Molecular Dynamic Simulation of Crude Oil (SARA) Water Flooding Mechanisms under Different Driving Forces in Oleophilic Pore Channels
WG Ma and RL Ma and P Wang, GEOFLUIDS, 2022, 7359440 (2022).
This study investigates the variation of crude oil density distribution with water flooding time for different driving force conditions in the oleophilic pore channel. We used molecular dynamic simulations to analyze the dynamic processes of transport and attachment of crude oil molecules in the pore channel under different driving forces. Oil molecule density distribution pattern during water flooding is of great significance to explore the water flooding mechanism. We studied the oil-water and oil-wall interaction energy. The oil-water interaction energy increased slightly with the increase in the driving forces.
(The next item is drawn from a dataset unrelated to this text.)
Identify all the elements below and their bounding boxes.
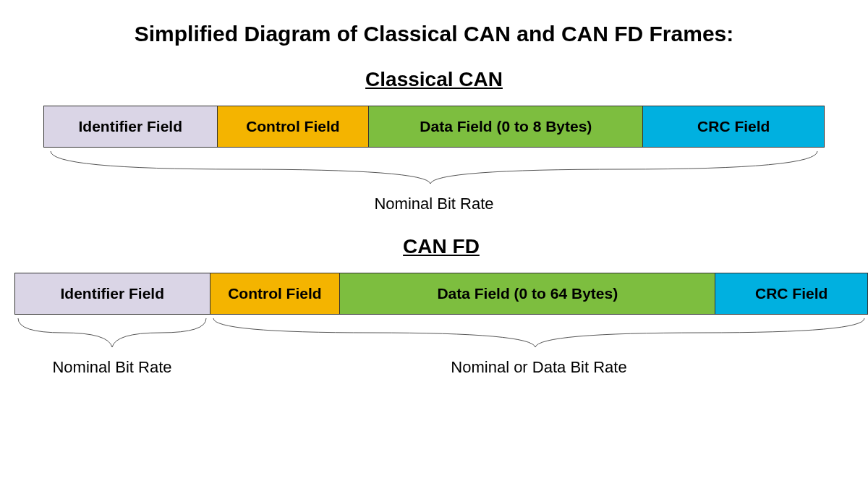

The oil-wall interaction energy grew with the increase in the driving forces between 0.001 kcal/(mol center dot angstrom) and 0.003 kcal/(mol center dot angstrom). When the driving forces increased to 0.004 kcal/(mol center dot angstrom) and 0.005 kcal/(mol center dot angstrom), the oil- wall interaction energy increased with the increase in the driving forces. After 0.003 kcal/(mol center dot angstrom), the oil-wall interaction energy decreases to different degrees. Then, we conducted the RDF analysis to compare the changes of peak value on the RDF between the crude oil and the hydrogen atoms in the wall at distinct moments of time for the three driving forces. We can see that the peak is constant between 5 angstrom and 6 angstrom as the driving forces increase. We also analyzed the number density of the crude oil and found that the difference in the number density of the crude oil molecules attached to the two sides of the wall becomes more pronounced as the driving forces are accumulated. The plot of the center-of-mass velocity at different driving forces shows the decrease in center-of-mass velocity as the driving forces increase. We also provided graphs of oil density distribution and the velocity distribution at each moment. Those graphs clearly demonstrated that the side of the wall with more crude oil attached attracts oil droplets; then, the water gradually piled the crude oil up to form oil clusters. High-speed water molecules will strip the oil molecules in the middle of the pore.